# suspension issue



## thrdvalve (Apr 27, 2010)

my passat has squeaking in the front. i know the suspension is due to be changed, i have a coilover kit to go on it but what else should i do? someone was just telling me that the bushings go bad in the front of passats easily?


----------



## O_o (Nov 12, 2009)

*Re: suspension issue (thrdvalve)*

"Someone" is right. And, if one is squeaking, the others won't be far behind, so do yourself a favor and replace the whole shebang. Blauparts have a kit with all the control arms, bushings, ball joints, and tie-rod ends for $450-ish.


----------



## thrdvalve (Apr 27, 2010)

friggin sweet thank you


----------



## spitpilot (Feb 14, 2000)

*Re: (thrdvalve)*

If you're gonna lower the car...make sure you set up the control arms at the "rest ride height"...take measurements with stock suspension..ride ht is distance between hub center and peak of wheel arch...then subtract the "drop" you're gonna run...this is the dimension to have the suspension at when you tighten the control arm bushing bolts!...For the tops..you have to pull shock/spring out to get at the "top hat" mount...put new arms on loosely..install top hat bsack in car...hook up ball joints to steering knuckle..then jack up suspension (ez to do with no shock/spring in there) to the "new ride height" dimesion you calculated..tighten top control arm bushing bolts...very little room up there so just tightend 'em up so they don't shift..then pull top hats out and torque the bolts to spec...I also do bottom control arm bolts while I've got things set up at proper ride height..but you can do those with car weight on the suspension later if you have a lift...Getting bushings set at correct ride height is very important...to long life! http://****************.com/smile/emthup.gif


----------



## thrdvalve (Apr 27, 2010)

thanks for all of this. I really appreciate it.
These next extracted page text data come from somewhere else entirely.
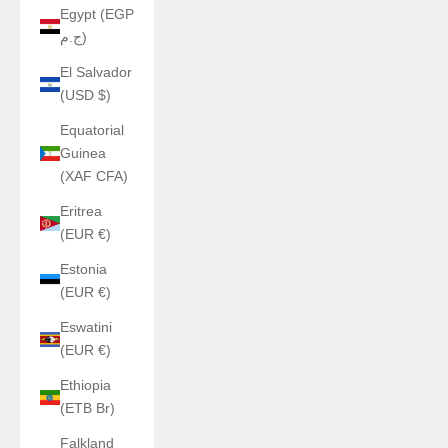
Egypt (EGP
ج.م)
El Salvador
(USD $)
Equatorial
Guinea
(XAF CFA)
Eritrea
(EUR €)
Estonia
(EUR €)
Eswatini
(EUR €)
Ethiopia
(ETB Br)
Falkland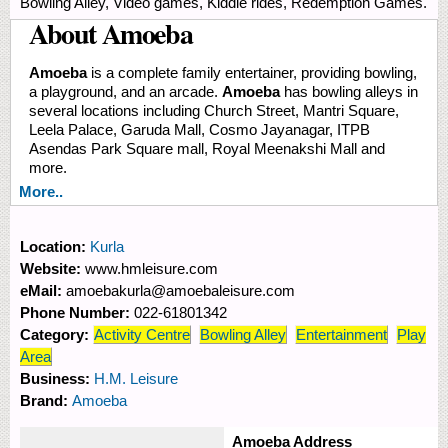
Bowling Alley, Video games, Kiddie rides, Redemption Games.
About Amoeba
Amoeba
is a complete family entertainer, providing bowling,
a playground, and an arcade.
Amoeba
has bowling alleys in
several locations including Church Street, Mantri Square,
Leela Palace, Garuda Mall, Cosmo Jayanagar, ITPB
Asendas Park Square mall, Royal Meenakshi Mall and
more.
More..
Location:
Kurla
Website:
www.hmleisure.com
eMail:
amoebakurla@amoebaleisure.com
Phone Number:
022-61801342
Category:
Activity Centre
Bowling Alley
Entertainment
Play
Area
Business:
H.M. Leisure
Brand:
Amoeba
Amoeba Address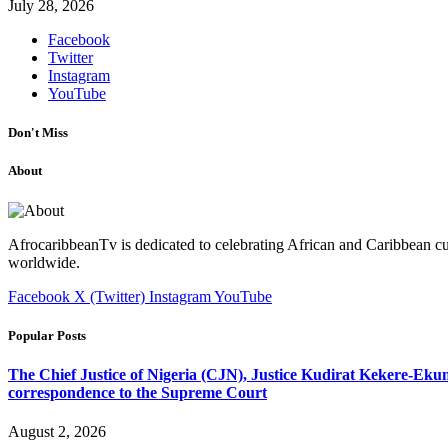
July 28, 2026
Facebook
Twitter
Instagram
YouTube
Don't Miss
About
AfrocaribbeanTv is dedicated to celebrating African and Caribbean cu
worldwide.
Facebook
X (Twitter)
Instagram
YouTube
Popular Posts
The Chief Justice of Nigeria (CJN), Justice Kudirat Kekere-Ekun ha
correspondence to the Supreme Court
August 2, 2026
Had a few dubs but this is my first attempt at a passat.


----------



## O_o (Nov 12, 2009)

*Re: (spitpilot)*


_Quote, originally posted by *spitpilot* »_Getting bushings set at correct ride height is very important...to long life! http://****************.com/smile/emthup.gif 

^^ What he said.
You'll also want a few cans of your favorite penetrating solvent and a swear jar.


----------